ME 200 – Thermodynamics I – Spring 2020

Homework 23: More Reversible Cycles

Part (i): Residential ground source heat pump

Part (ii): Industrial drying process

Part (i): Residential heat pump

Given:

A heat pump provides heat transfer to a home maintained at 23°C and receives heat transfer from a ground well held at 5°C. The heat pump provides heat transfer at a rate of 120,000kJ/h. Over a period of 7 days an electric meter records 700kWh of electricity provided to the heat pump.

# Given Inputs
T_H = 23 + 273.15     # Temperature of the house (high temperature sink) [K]
T_C = 5 + 273.15      # Temperature of the well water (low temperature source) [K]
Q_dot_H = 120000      # Steady state heat transfer rate to the house from the heat pump [kJ/h]
W_net_in = 700*3600   # Electrical work provided to the heat pump over 7 days [kJ]

Find:

a) Determine the total heat transfer from the well to the heat pump that occurred over the 7-day period, in kJ.

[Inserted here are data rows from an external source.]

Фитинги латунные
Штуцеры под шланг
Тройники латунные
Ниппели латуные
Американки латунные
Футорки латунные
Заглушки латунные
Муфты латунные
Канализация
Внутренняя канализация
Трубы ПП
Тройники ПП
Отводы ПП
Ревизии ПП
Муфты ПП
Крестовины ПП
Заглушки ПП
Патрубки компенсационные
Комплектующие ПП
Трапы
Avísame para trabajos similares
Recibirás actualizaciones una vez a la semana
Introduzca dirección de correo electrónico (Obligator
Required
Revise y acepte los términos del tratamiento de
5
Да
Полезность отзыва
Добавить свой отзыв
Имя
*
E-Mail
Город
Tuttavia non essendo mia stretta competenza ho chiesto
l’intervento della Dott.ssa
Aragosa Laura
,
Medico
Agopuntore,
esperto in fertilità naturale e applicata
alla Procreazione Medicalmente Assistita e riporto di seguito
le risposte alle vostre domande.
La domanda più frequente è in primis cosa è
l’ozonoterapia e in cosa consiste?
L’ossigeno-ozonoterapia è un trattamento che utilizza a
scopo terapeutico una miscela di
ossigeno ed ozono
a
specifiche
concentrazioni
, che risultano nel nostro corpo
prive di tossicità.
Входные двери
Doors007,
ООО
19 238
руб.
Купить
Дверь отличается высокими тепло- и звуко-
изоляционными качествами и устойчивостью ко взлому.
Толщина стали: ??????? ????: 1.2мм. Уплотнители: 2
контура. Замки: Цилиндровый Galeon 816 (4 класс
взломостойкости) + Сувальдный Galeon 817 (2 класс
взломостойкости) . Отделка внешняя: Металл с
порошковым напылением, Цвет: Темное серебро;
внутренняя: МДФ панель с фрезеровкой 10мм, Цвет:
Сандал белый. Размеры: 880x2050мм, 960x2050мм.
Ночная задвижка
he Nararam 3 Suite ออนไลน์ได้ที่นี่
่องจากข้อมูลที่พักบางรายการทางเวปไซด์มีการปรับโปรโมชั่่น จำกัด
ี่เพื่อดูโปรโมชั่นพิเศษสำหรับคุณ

b) Determine the overall coefficient of performance of the heat pump for this 7-day period.

c) Determine the cost of operating the heat pump over the 7-day period $(\$)$ for a cost of electricity of 0.15 $\$$/kWh.

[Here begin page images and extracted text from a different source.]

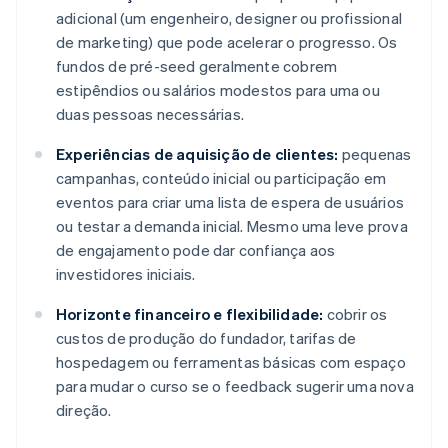
adicional (um engenheiro, designer ou profissional
de marketing) que pode acelerar o progresso. Os
fundos de pré-seed geralmente cobrem
estipêndios ou salários modestos para uma ou
duas pessoas necessárias.
Experiências de aquisição de clientes:
pequenas
campanhas, conteúdo inicial ou participação em
eventos para criar uma lista de espera de usuários
ou testar a demanda inicial. Mesmo uma leve prova
de engajamento pode dar confiança aos
investidores iniciais.
Horizonte financeiro e flexibilidade:
cobrir os
custos de produção do fundador, tarifas de
hospedagem ou ferramentas básicas com espaço
para mudar o curso se o feedback sugerir uma nova
direção.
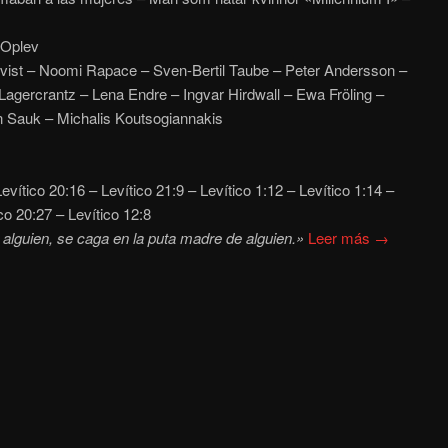
 Oplev
ist – Noomi Rapace – Sven-Bertil Taube – Peter Andersson –
Lagercrantz – Lena Endre – Ingvar Hirdwall – Ewa Fröling –
n Sauk – Michalis Koutsogiannakis
evítico 20:16 – Levítico 21:9 – Levítico 1:12 – Levítico 1:14 –
co 20:27 – Levítico 12:8
alguien, se caga en la puta madre de alguien.»
Leer más →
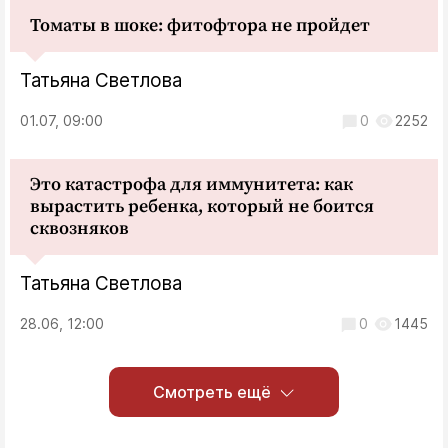
Томаты в шоке: фитофтора не пройдет
Татьяна Светлова
01.07, 09:00
0
2252
Это катастрофа для иммунитета: как
вырастить ребенка, который не боится
сквозняков
Татьяна Светлова
28.06, 12:00
0
1445
Смотреть ещё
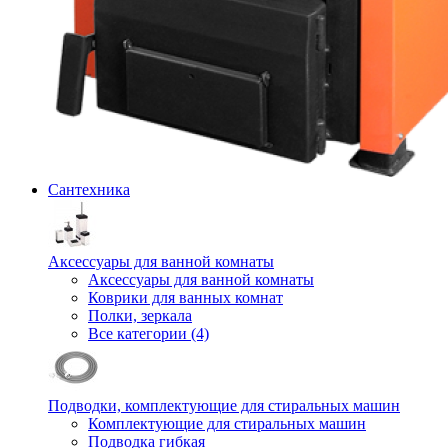
Сантехника
Аксессуары для ванной комнаты
Аксессуары для ванной комнаты
Коврики для ванных комнат
Полки, зеркала
Все категории (4)
Подводки, комплектующие для стиральных машин
Комплектующие для стиральных машин
Подводка гибкая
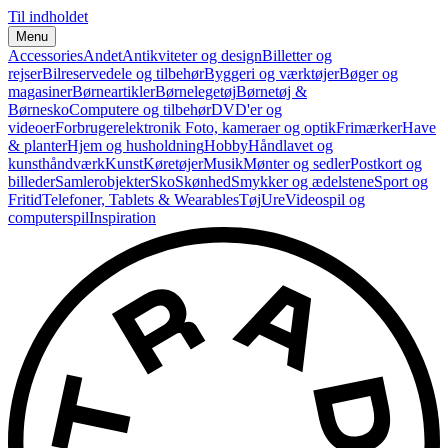
Til indholdet
Menu
Accessories
Andet
Antikviteter og design
Billetter og
rejser
Bilreservedele og tilbehør
Byggeri og værktøjer
Bøger og
magasiner
Børneartikler
Børnelegetøj
Børnetøj &
Børnesko
Computere og tilbehør
DVD'er og
videoer
Forbrugerelektronik
Foto, kameraer og optik
Frimærker
Have
& planter
Hjem og husholdning
Hobby
Håndlavet og
kunsthåndværk
Kunst
Køretøjer
Musik
Mønter og sedler
Postkort og
billeder
Samlerobjekter
Sko
Skønhed
Smykker og ædelstene
Sport og
Fritid
Telefoner, Tablets & Wearables
Tøj
Ure
Videospil og
computerspil
Inspiration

d) Calculate the ratio of the coefficient of performance for this heat pump to the coefficient of performance for a reversible heat pump cycle operating between 5°C and 23°C.

System Sketch:

The heat pump is the system. It receives heat from the well water and rejects heat to a the room.

Assumptions:

1) closed system, 2) heat pump operates at steady state over 7 days, 3) sink and source temperatures are constant

Basic Equations:

$$COP_{HP}=\dfrac{Q_H}{W_{net,in}}$$$$COP_{HP,rev}=\dfrac{T_H}{T_H-T_C}$$$$\dfrac{dE}{dt}= \dot Q - \dot W$$

Solution:

Part a)

The overall heat pump is a closed system and is assumed to operate continuously at steady state over the 7-day period. At any point in time, an energy balance on the heat pump under steady state conditions ($dE/dt=0$) is

$$0 = \dot Q - \dot W$$

The above energy balance follows the conventional sign convention for application of the first law. In terms of the cycle energy transfer inputs and outputs shown in the system sketch, $\dot Q = \dot Q_C - \dot Q_H$ and $\dot W = -\dot W_{net,in}$. Substituting these expressions into the energy balance, the net power input to the cycle can be expressed as the difference between the heat transfer rate from the heat pump to the house and the heat transfer from the ground well to the heat pump.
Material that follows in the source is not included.